A Kalman Filter is great if you don't know all of the states of the system, in actuality it's an adaptive or observer type control system that uses state estimation to fill in gaps left by noise.
Kalman or Luenberger state estimators are great for well defined, high noise, systems where certain states can be observed and essentially whittled down to what they "should be" if all states of the system were observable.
So for your system, as long as you aren't aliasing your inputs with the FFT you shouldn't need any of the more crazy filters and can probably go with a PID control system using an FIR or IIR.
Further, since you aren't entirely sure of what the system is that you're modelling it would be a good idea to make sure that your signal isn't getting Borked by the FFT and try to make that signal as clean as possible as an input before even going into filtering out noise and disturbances, that way you're making your controls/signal processing job as easy as possible on yourself.

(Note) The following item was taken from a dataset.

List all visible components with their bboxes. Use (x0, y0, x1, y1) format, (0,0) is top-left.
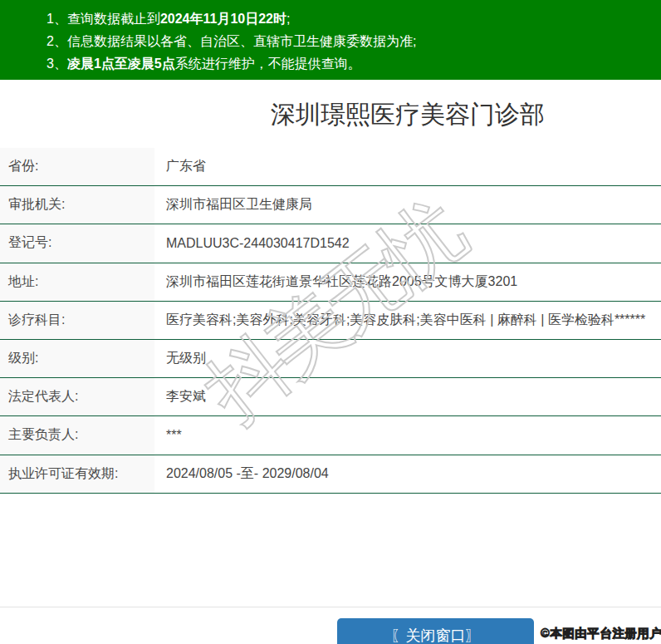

ADDENDUM: Just read TomL's answer, and it has a grain of truth in it. Matlab and Simulink are great for this kind of problem, with Matlab's built in DSP toolbox you can easily build out most easy to intermediate signal processing jobs and with their new HDL toolbox if you're using VHDL or Verilog you can even get the code spit out for you. As well, once that IP block is built you can push it into a Simulink simulation with a/your FFT and signal setup so you can quickly and easily test the overall validity of different filtering types and methods without having to resort to testing different builds in whatever language/stack you're currently working on. So once you pick whatever method you can easily mock it up for yourself, your investors, or your higher ups. Adding this to any controls/signal processing stack makes your life so much easier in the long run that it's what I start any of my jobs/projects with now.
Using a high level approach first will allow you to be able to break your system down into its more basic 30,000 ft view blocks that you can then push into whatever control system fits those blocks best.
TL;DR: Make sure your signals as good as it can get and you aren't breaking it in your FFT, model how you want the signal processed, fit a filter to the model (Kalman probably won't be it).